ON March 17, 1957, or over 50 years ago today, the late president Ramon Magsaysay died with 24 others who were on a plane taking off from the Cebu Lahug airport for a flight north to Nichols Field in Pasay city. It’s said that some people, who learned about the plane crash and the tragic end of the life of a leader, were in shock and wept openly. He was “man of the people” and inspired many of them.
The presidential plane left at midnight after an entire day of public speaking in Cebu city, including in three schools. And there were parties. When the president got back into the plane for the flight up north, the weather was fine, the moon was bright.
But it was a dark day. The country lost a sitting president in an accident someone like me at 21 years old could hardly take.
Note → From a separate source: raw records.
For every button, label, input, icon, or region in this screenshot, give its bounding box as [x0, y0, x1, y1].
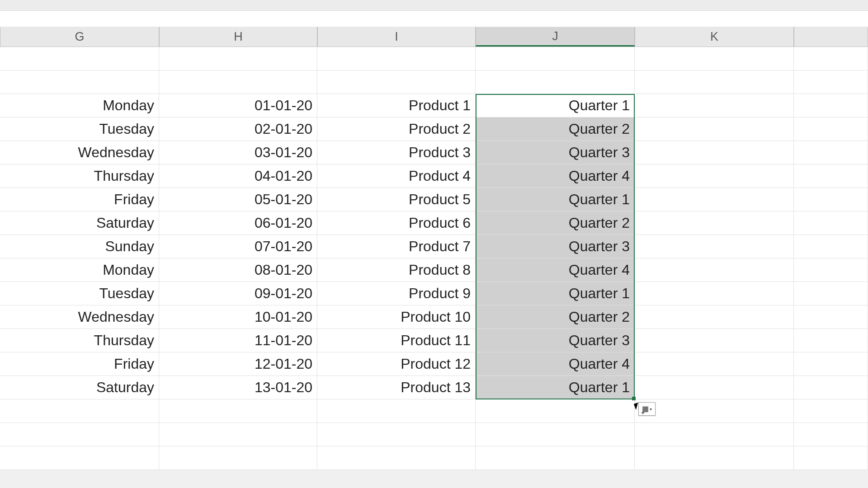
spreadsheet-grid[interactable]: G H I J K Monday 01-01-20 Product [0, 11, 868, 470]
cell[interactable] [635, 399, 794, 423]
col-header-g[interactable]: G [0, 27, 159, 47]
cell[interactable] [0, 70, 159, 94]
cell-quarter[interactable]: Quarter 3 [476, 329, 635, 352]
cell-day[interactable]: Monday [0, 258, 159, 282]
cell-quarter[interactable]: Quarter 2 [476, 117, 635, 141]
cell-quarter[interactable]: Quarter 1 [476, 188, 635, 211]
cell[interactable] [794, 188, 868, 211]
cell-date[interactable]: 13-01-20 [159, 376, 317, 399]
cell[interactable] [317, 399, 476, 423]
cell-date[interactable]: 09-01-20 [159, 282, 317, 305]
cell-quarter[interactable]: Quarter 2 [476, 211, 635, 235]
cell[interactable] [476, 446, 635, 470]
cell-product[interactable]: Product 8 [317, 258, 476, 282]
cell-date[interactable]: 08-01-20 [159, 258, 317, 282]
cell-quarter[interactable]: Quarter 1 [476, 376, 635, 399]
cell-day[interactable]: Saturday [0, 211, 159, 235]
cell-date[interactable]: 03-01-20 [159, 141, 317, 164]
cell[interactable] [635, 94, 794, 117]
cell-date[interactable]: 04-01-20 [159, 164, 317, 188]
cell[interactable] [794, 70, 868, 94]
cell[interactable] [635, 141, 794, 164]
cell-quarter[interactable]: Quarter 4 [476, 352, 635, 376]
grid-body[interactable]: Monday 01-01-20 Product 1 Quarter 1 Tues… [0, 47, 868, 470]
cell[interactable] [794, 376, 868, 399]
cell[interactable] [0, 47, 159, 70]
cell-product[interactable]: Product 12 [317, 352, 476, 376]
cell-day[interactable]: Thursday [0, 164, 159, 188]
cell-product[interactable]: Product 6 [317, 211, 476, 235]
cell[interactable] [159, 47, 317, 70]
cell-product[interactable]: Product 5 [317, 188, 476, 211]
cell[interactable] [317, 47, 476, 70]
cell[interactable] [635, 282, 794, 305]
cell-product[interactable]: Product 1 [317, 94, 476, 117]
cell[interactable] [794, 305, 868, 329]
cell-quarter[interactable]: Quarter 1 [476, 94, 635, 117]
cell-product[interactable]: Product 4 [317, 164, 476, 188]
cell[interactable] [794, 164, 868, 188]
cell[interactable] [0, 399, 159, 423]
cell[interactable] [635, 352, 794, 376]
cell-date[interactable]: 11-01-20 [159, 329, 317, 352]
cell-quarter[interactable]: Quarter 3 [476, 235, 635, 258]
cell[interactable] [635, 70, 794, 94]
cell-day[interactable]: Wednesday [0, 141, 159, 164]
cell[interactable] [317, 446, 476, 470]
cell[interactable] [794, 329, 868, 352]
col-header-j[interactable]: J [476, 27, 635, 47]
cell[interactable] [794, 399, 868, 423]
cell[interactable] [635, 188, 794, 211]
cell[interactable] [159, 399, 317, 423]
cell[interactable] [476, 399, 635, 423]
cell[interactable] [794, 94, 868, 117]
cell[interactable] [794, 235, 868, 258]
cell[interactable] [635, 164, 794, 188]
cell[interactable] [476, 47, 635, 70]
cell-date[interactable]: 12-01-20 [159, 352, 317, 376]
cell[interactable] [794, 446, 868, 470]
cell-day[interactable]: Wednesday [0, 305, 159, 329]
cell[interactable] [476, 70, 635, 94]
cell-day[interactable]: Monday [0, 94, 159, 117]
cell-product[interactable]: Product 10 [317, 305, 476, 329]
cell[interactable] [635, 423, 794, 446]
cell-quarter[interactable]: Quarter 4 [476, 164, 635, 188]
col-header-i[interactable]: I [317, 27, 476, 47]
cell[interactable] [0, 423, 159, 446]
cell-quarter[interactable]: Quarter 2 [476, 305, 635, 329]
cell[interactable] [635, 117, 794, 141]
cell-day[interactable]: Tuesday [0, 282, 159, 305]
col-header-k[interactable]: K [635, 27, 794, 47]
cell[interactable] [317, 423, 476, 446]
cell-date[interactable]: 05-01-20 [159, 188, 317, 211]
cell-date[interactable]: 01-01-20 [159, 94, 317, 117]
cell-product[interactable]: Product 2 [317, 117, 476, 141]
cell-day[interactable]: Saturday [0, 376, 159, 399]
cell-date[interactable]: 02-01-20 [159, 117, 317, 141]
cell[interactable] [317, 70, 476, 94]
cell[interactable] [635, 211, 794, 235]
cell[interactable] [635, 376, 794, 399]
cell-product[interactable]: Product 3 [317, 141, 476, 164]
cell[interactable] [794, 211, 868, 235]
cell[interactable] [159, 446, 317, 470]
cell-day[interactable]: Friday [0, 188, 159, 211]
cell[interactable] [794, 141, 868, 164]
cell-day[interactable]: Tuesday [0, 117, 159, 141]
cell[interactable] [635, 305, 794, 329]
cell[interactable] [794, 258, 868, 282]
cell-product[interactable]: Product 9 [317, 282, 476, 305]
cell[interactable] [635, 235, 794, 258]
cell[interactable] [635, 446, 794, 470]
cell[interactable] [794, 47, 868, 70]
cell[interactable] [635, 47, 794, 70]
col-header-h[interactable]: H [159, 27, 317, 47]
cell[interactable] [635, 258, 794, 282]
cell-day[interactable]: Friday [0, 352, 159, 376]
cell-product[interactable]: Product 11 [317, 329, 476, 352]
cell-product[interactable]: Product 7 [317, 235, 476, 258]
cell-product[interactable]: Product 13 [317, 376, 476, 399]
cell-quarter[interactable]: Quarter 4 [476, 258, 635, 282]
cell-date[interactable]: 07-01-20 [159, 235, 317, 258]
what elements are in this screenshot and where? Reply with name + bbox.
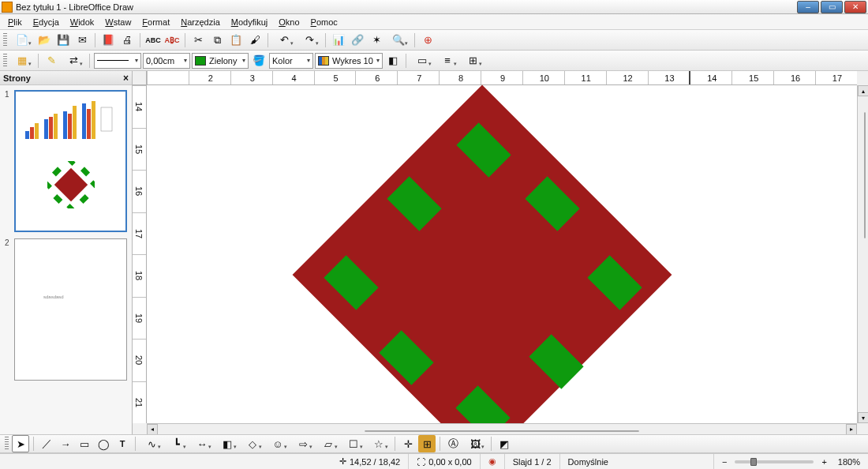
drawing-page[interactable]: [147, 85, 857, 423]
zoom-slider[interactable]: [735, 460, 814, 463]
menu-edycja[interactable]: Edycja: [28, 16, 64, 28]
print-button[interactable]: 🖨: [118, 32, 136, 49]
shadow-button[interactable]: ◧: [384, 52, 402, 69]
scroll-left-button[interactable]: ◂: [147, 424, 158, 435]
vertical-scrollbar[interactable]: ▴ ▾: [857, 85, 868, 423]
navigator-button[interactable]: ✶: [368, 32, 385, 49]
toolbar-grip[interactable]: [3, 54, 7, 68]
window-maximize-button[interactable]: ▭: [821, 1, 843, 13]
slides-panel-close-button[interactable]: ×: [123, 73, 129, 84]
toolbar-grip[interactable]: [3, 33, 7, 47]
ellipse-tool-button[interactable]: ◯: [95, 435, 112, 452]
horizontal-ruler[interactable]: 2 3 4 5 6 7 8 9 10 11 12 13 14 15 16 17: [147, 71, 857, 85]
extrusion-button[interactable]: ◩: [496, 435, 513, 452]
status-insert-mode[interactable]: ◉: [481, 454, 505, 469]
hyperlink-button[interactable]: 🔗: [349, 32, 366, 49]
menu-narzedzia[interactable]: Narzędzia: [176, 16, 225, 28]
menu-format[interactable]: Format: [137, 16, 174, 28]
flowchart-button[interactable]: ▱: [316, 435, 340, 452]
distribute-button[interactable]: ⊞: [461, 52, 485, 69]
paste-button[interactable]: 📋: [227, 32, 245, 49]
rectangle-tool-button[interactable]: ▭: [76, 435, 93, 452]
horizontal-scrollbar[interactable]: ◂ ▸: [147, 423, 857, 434]
symbol-shapes-button[interactable]: ☺: [266, 435, 290, 452]
window-close-button[interactable]: ✕: [844, 1, 866, 13]
email-button[interactable]: ✉: [73, 32, 91, 49]
menu-pomoc[interactable]: Pomoc: [306, 16, 342, 28]
redo-button[interactable]: ↷: [297, 32, 321, 49]
status-bar: ✛14,52 / 18,42 ⛶0,00 x 0,00 ◉ Slajd 1 / …: [0, 453, 868, 469]
ruler-corner[interactable]: [133, 71, 147, 85]
scroll-right-button[interactable]: ▸: [846, 424, 857, 435]
new-button[interactable]: 📄: [10, 32, 34, 49]
curve-tool-button[interactable]: ∿: [140, 435, 163, 452]
arrow-style-button[interactable]: ⇄: [62, 52, 85, 69]
grid-button[interactable]: ▦: [10, 52, 34, 69]
spellcheck-button[interactable]: ABC: [144, 32, 162, 49]
connector-tool-button[interactable]: ┗: [165, 435, 189, 452]
callouts-button[interactable]: ☐: [342, 435, 365, 452]
menu-okno[interactable]: Okno: [274, 16, 304, 28]
menu-modyfikuj[interactable]: Modyfikuj: [226, 16, 272, 28]
fill-button[interactable]: 🪣: [250, 52, 268, 69]
canvas-area: 2 3 4 5 6 7 8 9 10 11 12 13 14 15 16 17 …: [133, 71, 868, 434]
vertical-ruler[interactable]: 14 15 16 17 18 19 20 21: [133, 85, 147, 423]
menu-wstaw[interactable]: Wstaw: [100, 16, 136, 28]
menu-plik[interactable]: Plik: [3, 16, 27, 28]
zoom-value[interactable]: 180%: [838, 457, 860, 467]
points-edit-button[interactable]: ✛: [399, 435, 417, 452]
scroll-thumb[interactable]: [864, 112, 866, 238]
pdf-button[interactable]: 📕: [99, 32, 117, 49]
from-file-button[interactable]: 🖼: [463, 435, 487, 452]
separator: [38, 54, 39, 68]
basic-shapes-button[interactable]: ◇: [241, 435, 264, 452]
lines-arrows-button[interactable]: ↔: [190, 435, 214, 452]
save-button[interactable]: 💾: [54, 32, 72, 49]
align-button[interactable]: ≡: [436, 52, 459, 69]
status-size: ⛶0,00 x 0,00: [409, 454, 480, 469]
line-color-combo[interactable]: Zielony▾: [192, 53, 249, 69]
cut-button[interactable]: ✂: [189, 32, 207, 49]
text-tool-button[interactable]: T: [114, 435, 131, 452]
arrange-button[interactable]: ▭: [410, 52, 434, 69]
arrow-tool-button[interactable]: →: [57, 435, 74, 452]
area-pattern-label: Wykres 10: [332, 56, 373, 66]
line-width-combo[interactable]: 0,00cm▾: [143, 53, 190, 69]
line-style-combo[interactable]: ▾: [94, 53, 141, 69]
line-style-button[interactable]: ✎: [43, 52, 60, 69]
scroll-up-button[interactable]: ▴: [858, 85, 869, 96]
status-layout[interactable]: Domyślnie: [560, 454, 714, 469]
zoom-button[interactable]: 🔍: [387, 32, 410, 49]
menu-widok[interactable]: Widok: [65, 16, 99, 28]
stars-button[interactable]: ☆: [367, 435, 391, 452]
open-button[interactable]: 📂: [36, 32, 53, 49]
line-tool-button[interactable]: ／: [38, 435, 55, 452]
toolbar-grip[interactable]: [5, 437, 9, 451]
copy-button[interactable]: ⧉: [208, 32, 226, 49]
3d-tool-button[interactable]: ◧: [215, 435, 239, 452]
zoom-out-button[interactable]: −: [722, 457, 727, 467]
auto-spellcheck-button[interactable]: AḆC: [163, 32, 181, 49]
slides-panel-title: Strony: [3, 73, 31, 83]
zoom-slider-knob[interactable]: [750, 458, 757, 466]
scroll-thumb[interactable]: [365, 430, 640, 432]
zoom-in-button[interactable]: +: [821, 457, 826, 467]
scroll-down-button[interactable]: ▾: [858, 412, 869, 423]
line-fill-toolbar: ▦ ✎ ⇄ ▾ 0,00cm▾ Zielony▾ 🪣 Kolor▾ Wykres…: [0, 51, 868, 71]
separator: [33, 437, 34, 451]
status-slide[interactable]: Slajd 1 / 2: [505, 454, 560, 469]
help-button[interactable]: ⊕: [419, 32, 436, 49]
area-style-combo[interactable]: Kolor▾: [269, 53, 313, 69]
select-tool-button[interactable]: ➤: [12, 435, 29, 452]
format-paint-button[interactable]: 🖌: [246, 32, 264, 49]
chart-button[interactable]: 📊: [330, 32, 347, 49]
block-arrows-button[interactable]: ⇨: [291, 435, 315, 452]
fontwork-button[interactable]: Ⓐ: [444, 435, 462, 452]
slide-thumb-2[interactable]: 2 sdasdasd: [5, 238, 127, 381]
placeholder-text: sdasdasd: [43, 295, 64, 299]
slide-thumb-1[interactable]: 1: [5, 90, 127, 232]
undo-button[interactable]: ↶: [272, 32, 296, 49]
gluepoints-button[interactable]: ⊞: [418, 435, 436, 452]
window-minimize-button[interactable]: –: [797, 1, 819, 13]
area-pattern-combo[interactable]: Wykres 10▾: [315, 53, 383, 69]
I was a partying girl just off my teens and didn’t care about the lives of national leaders. But the accident affected me.
The news said it was a Douglas C-47 plane named “Mt. Pinatubo” carrying the president. It crashed on the slopes of Mt. Manunggal in the town of Balamban, Cebu. It’s said the plane was a “newly reconditioned twin-engine plane.”
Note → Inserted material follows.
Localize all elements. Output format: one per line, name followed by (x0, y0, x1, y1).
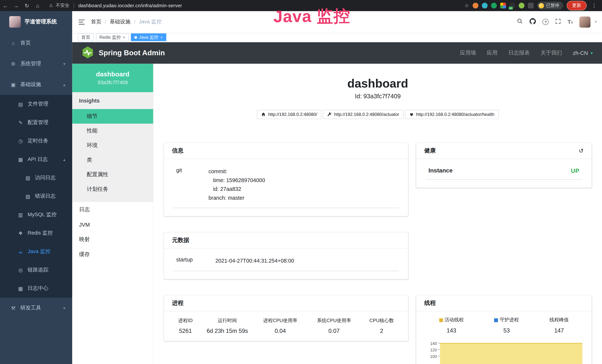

Included in the 25 people who died were Rep. Pedro Lopez of the 2nd District of Cebu, former Senator Tomas Cabili of Lanao, the education secretary, and the commanding general of the Philippine Air Force. A brother of the president identified the body of the leader through the man’s wristwatch and dental records.
On the day Magsaysay’s plane crashed, a classmate in Manila woke up on the same day to prepare for her birthday party, only to hear the news on radio about the crash in Cebu. Except one or two, the friends called to say they couldn’t attend a party at this point in time of a nation’s pain.
A few months from there, I took the trip back to school. The plane I was in was taking almost the same route to the Manila airport in Pasay city. We passengers even looked down, pointing to Mt. Manunggal in fear. It was a terrible feeling all over again.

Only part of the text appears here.